Interpreting the graphs

These graphs can be lumped into two categories: metrics that indicate a problem, and metrics that help you diagnose it.

Indicators

  • High CPU utilization is bad. This is a given, but when it happens you need to look for other metrics to correlate it to. If high CPU utilization maps to a spike in outbound network utilization (either throughput or number of packets), chances are pretty good that you're being used in a DDoS attack. Specifics on how to interpret the nature of the attack are in the following section.
  • udpInErrors is your primary sign of a capacity problem. This counter increments every time the kernel drops a UDP datagram because the application isn't processing traffic fast enough. This means that your DNS service is overloaded and not able to keep up with the incoming traffic.
    • Most network performance guides will tell you that increasing the size of your receive queue is not the correct solution: they're usually right.

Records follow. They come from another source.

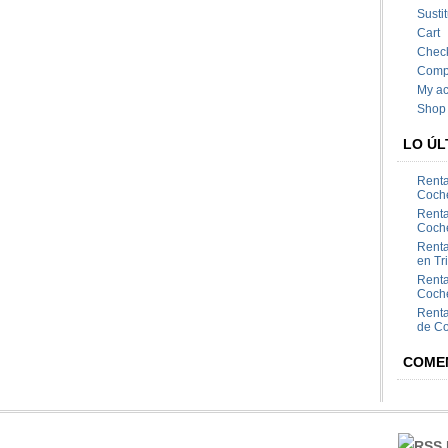
Susti
Cart
Chec
Comp
My ac
Shop
LO ÚL
Renta
Coch
Renta
Coch
Renta
en Tr
Renta
Coche
Renta
de C
COME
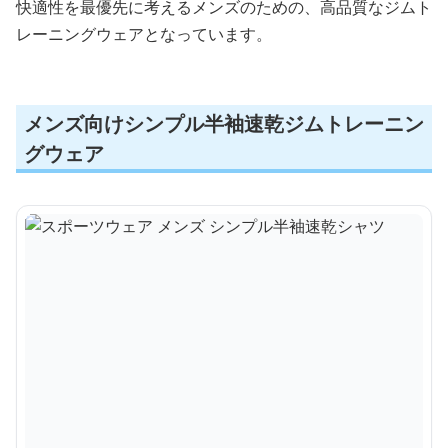
快適性を最優先に考えるメンズのための、高品質なジムト
レーニングウェアとなっています。
メンズ向けシンプル半袖速乾ジムトレーニン
グウェア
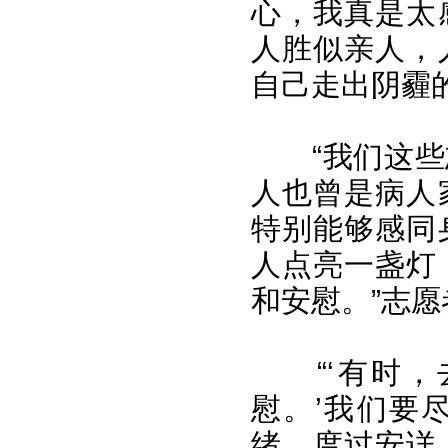
心，我真是太
人胜似亲人，
自己走出阴霾的
“我们这
人也曾是病人
特别能够感同
人点亮一盏灯
和安慰。”志
“‘有时
慰。’我们要
绪，度过安详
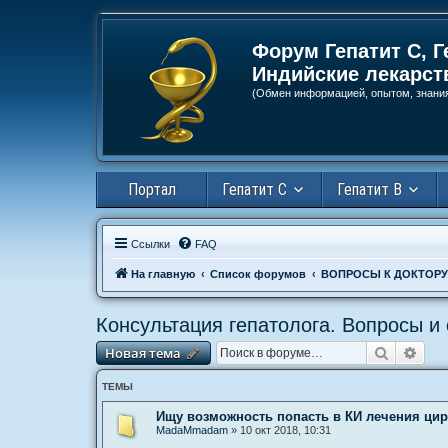
Регистрация
Форум Гепатит С, Г
Индийские лекарст
(Обмен информацией, опытом, знани
Портал
Гепатит С
Гепатит В
Ссылки
FAQ
На главную
Список форумов
ВОПРОСЫ К ДОКТОРУ
Консультация гепатолога. Вопросы и 
Новая тема
Поиск
Рас
Н
о
в
а
я
т
е
м
а
ТЕМЫ
Ищу возможность попасть в КИ лечения цир
MadaMmadam
»
10 окт 2018, 10:31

Try to find a reason explaining why the server is overloaded, either by looking at the other graphs or analyzing logs.
    • If your company operates mail servers that use DNSBL tables, keep in mind that snowshoe attacks can create brief spikes in legitimate DNS traffic that can exhaust space in your receive queues. This is one of the cases where it might be worthwhile to increase the size of your socket receive queues (since it's a known temporary condition), but generally it's better to throw more hardware at the problem to keep your latency down.

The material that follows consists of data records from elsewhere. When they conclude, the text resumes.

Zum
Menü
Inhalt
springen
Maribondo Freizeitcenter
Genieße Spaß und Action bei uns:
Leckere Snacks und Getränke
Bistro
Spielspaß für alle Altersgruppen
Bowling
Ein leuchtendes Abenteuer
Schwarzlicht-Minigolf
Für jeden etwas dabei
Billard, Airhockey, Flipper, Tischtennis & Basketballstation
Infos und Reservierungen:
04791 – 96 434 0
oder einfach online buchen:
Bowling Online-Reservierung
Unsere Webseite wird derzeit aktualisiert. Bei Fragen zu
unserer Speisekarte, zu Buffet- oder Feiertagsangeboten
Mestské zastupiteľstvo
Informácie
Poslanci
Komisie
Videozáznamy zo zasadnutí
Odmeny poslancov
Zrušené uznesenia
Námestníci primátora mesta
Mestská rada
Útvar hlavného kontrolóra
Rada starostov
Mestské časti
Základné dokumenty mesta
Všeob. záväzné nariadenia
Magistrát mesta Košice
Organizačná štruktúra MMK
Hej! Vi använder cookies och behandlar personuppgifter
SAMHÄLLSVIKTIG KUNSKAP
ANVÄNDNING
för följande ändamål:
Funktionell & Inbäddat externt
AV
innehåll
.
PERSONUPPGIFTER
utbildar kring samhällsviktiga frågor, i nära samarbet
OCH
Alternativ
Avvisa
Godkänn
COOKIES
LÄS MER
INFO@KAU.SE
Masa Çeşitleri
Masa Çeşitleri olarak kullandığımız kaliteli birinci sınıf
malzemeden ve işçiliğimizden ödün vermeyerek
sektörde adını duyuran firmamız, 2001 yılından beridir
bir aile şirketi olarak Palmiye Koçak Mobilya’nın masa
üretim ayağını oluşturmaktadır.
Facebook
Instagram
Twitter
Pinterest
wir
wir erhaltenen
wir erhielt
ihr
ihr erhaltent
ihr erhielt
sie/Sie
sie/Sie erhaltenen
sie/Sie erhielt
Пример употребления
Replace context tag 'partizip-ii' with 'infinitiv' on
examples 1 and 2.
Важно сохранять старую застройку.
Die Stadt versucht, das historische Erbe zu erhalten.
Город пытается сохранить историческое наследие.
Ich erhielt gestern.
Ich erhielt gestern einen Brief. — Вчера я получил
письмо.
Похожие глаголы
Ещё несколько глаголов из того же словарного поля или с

If you cannot correlate increases in these metrics to other performance problems on the system, congratulations: you are legitimately nearing/over capacity and it's time to add servers. Consider me impressed. :)

Diagnosing

This covers DNS specific items only. Use your head here, and don't expect this to be all-inclusive. (example: disk I/O saturation is not a problem specific to DNS)

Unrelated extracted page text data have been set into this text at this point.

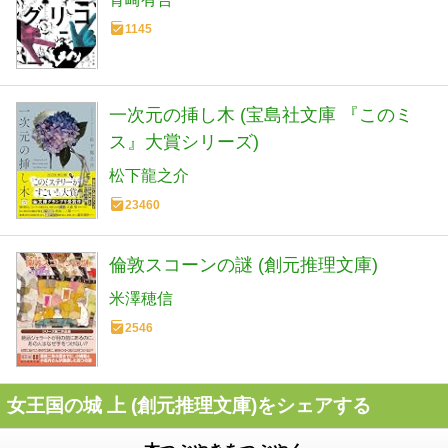
1145
一次元の挿し木 (宝島社文庫 『このミ
ス』大賞シリーズ)
松下龍之介
23460
倫敦スコーンの謎 (創元推理文庫)
米澤穂信
2546
女王国の城 上 (創元推理文庫)をシェアする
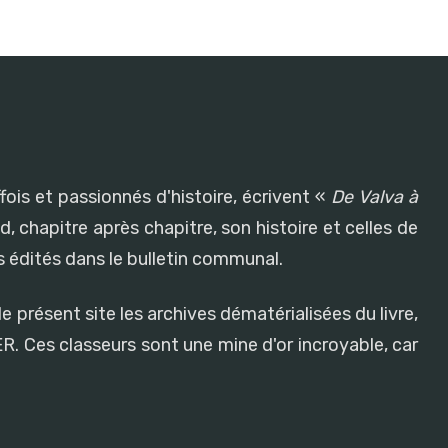
fois et passionnés d'histoire, écrivent «
De Valva à
, chapitre après chapitre, son histoire et celles de
 édités dans le bulletin communal.
e présent site les archives dématérialisées du livre,
R. Ces classeurs sont une mine d'or incroyable, car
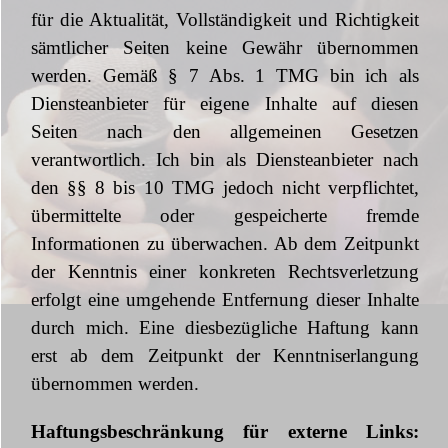
für die Aktualität, Vollständigkeit und Richtigkeit
sämtlicher Seiten keine Gewähr übernommen
werden. Gemäß § 7 Abs. 1 TMG bin ich als
Diensteanbieter für eigene Inhalte auf diesen
Seiten nach den allgemeinen Gesetzen
verantwortlich. Ich bin als Diensteanbieter nach
den §§ 8 bis 10 TMG jedoch nicht verpflichtet,
übermittelte oder gespeicherte fremde
Informationen zu überwachen. Ab dem Zeitpunkt
der Kenntnis einer konkreten Rechtsverletzung
erfolgt eine umgehende Entfernung dieser Inhalte
durch mich. Eine diesbezügliche Haftung kann
erst ab dem Zeitpunkt der Kenntniserlangung
übernommen werden.
Haftungsbeschränkung für externe Links:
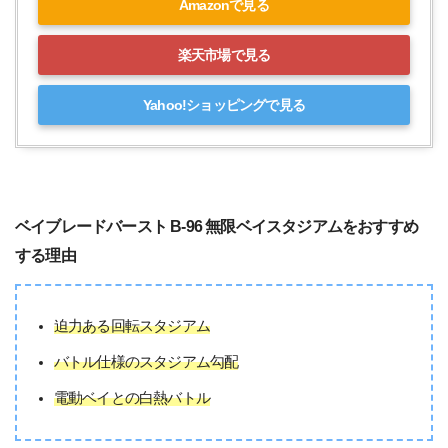
Amazonで見る
楽天市場で見る
Yahoo!ショッピングで見る
ベイブレードバースト B-96 無限ベイスタジアムをおすすめ
する理由
迫力ある回転スタジアム
バトル仕様のスタジアム勾配
電動ベイとの白熱バトル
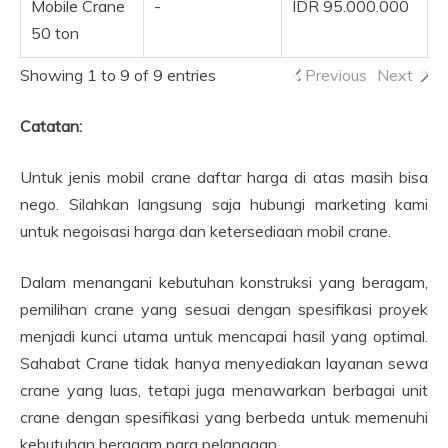
Mobile Crane
-
IDR 95.000.000
50 ton
Showing 1 to 9 of 9 entries
Previous
Next
Catatan:
Untuk jenis mobil crane daftar harga di atas masih bisa
nego. Silahkan langsung saja hubungi marketing kami
untuk negoisasi harga dan ketersediaan mobil crane.
Dalam menangani kebutuhan konstruksi yang beragam,
pemilihan crane yang sesuai dengan spesifikasi proyek
menjadi kunci utama untuk mencapai hasil yang optimal.
Sahabat Crane tidak hanya menyediakan layanan sewa
crane yang luas, tetapi juga menawarkan berbagai unit
crane dengan spesifikasi yang berbeda untuk memenuhi
kebutuhan beragam para pelanggan.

  • On a busy recursive server, outbound throughput should remain in the neighborhood of 2x your input. This is because replies are usually much larger than the associated queries. Sustained spikes that are significantly above this level indicate that your server is participating in an amplification attack. You are most likely operating an open resolver.
  • Packets in should be roughly equal to packets out, even on a recursive DNS server. While there will be an occasional need for a query to be retransmitted due to a timeout, this does not happen so often that it will cause a significant graph skew. A significant increase in outgoing packets indicates a network problem, or that your cluster is being used in an attack against authoritative nameservers. This does not necessarily suggest that you are operating an open resolver: other DNS servers might be forwarding queries to you that can't be cached.
  • It may seem redundant that I suggest graphing UDP+TCP I/O in addition to the per-interface graphs, but these graphs are not tied to interfaces and also give you insight into the nature of the attack in progress when you have enough experience with your nameserver software.

Side note: udpNoPorts isn't really a capacity metric, but it's useful for identifying cache poisoning attempts. This counter increments every time a UDP packet was seen on an unexpected port, and a sustained wall of these during normal operation can suggest that someone is trying to forge a reply. (either that, or one of your listeners isn't running: turn that back on foo'!)